I’d like to share some large python objects in Django. They are just big tables of data that I’d like to quickly randomly access in memory. Think of just reading a dict that’s, say 35M on disk. So, not huge, not small. I’m considering them immutable. That is, read in on initialization, never change them. I’m willing to restart the server to get changes.
What is the best, most Django-friendly way to do this?
This question is like mine. This answer describes how to use Django’s low-level in-memory cache. Reading the documentation, there is an in-memory cache that is in-process and thread-safe. Perfect. However, only objects that can be pickled. I don’t want my 35M python object pickled, that seems awkward. And then does getting it back out unpickle it again? Per request? That sounds slow.
This blog post mentions django-lrucache-backend, that skips the pickling. However, it was last updated 2 years ago, and also says not to use it for "large data tables" (not sure why).
Recommendations?
EDIT: I understand the traditional answer, but I’d rather avoid pickling and Redis. Two reasons: 1) I’d rather avoid writing a bunch of lines of code (pickling) or maintaining another component (Redis), 2) it seems slower to unpickle large objects (is it on every request?).
2
Answers
I ended up hanging my data off of the Django AppConfig object, specifically the ready method.

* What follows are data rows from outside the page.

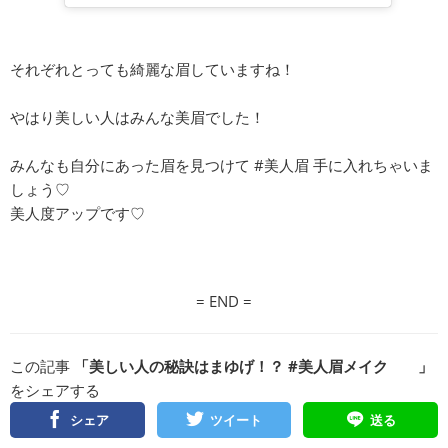
それぞれとっても綺麗な眉していますね！
やはり美しい人はみんな美眉でした！
みんなも自分にあった眉を見つけて #美人眉 手に入れちゃいま
しょう♡
美人度アップです♡
= END =
この記事
「美しい人の秘訣はまゆげ！？ #美人眉メイク 」
をシェアする
シェア
ツイート
送る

Others also seem to do this, for example here. That example didn't use the ready method, but it did use AppConfig.
Depending on the object you want to store you need to pickle and unpickle. But this is not a performance issue. You have two possibilities, if it is a dict you can use a JSON structure otherwise just use
django-redis
as cache backend and let django store the object in the cache (redis).Django-redis
supports also connection pooling.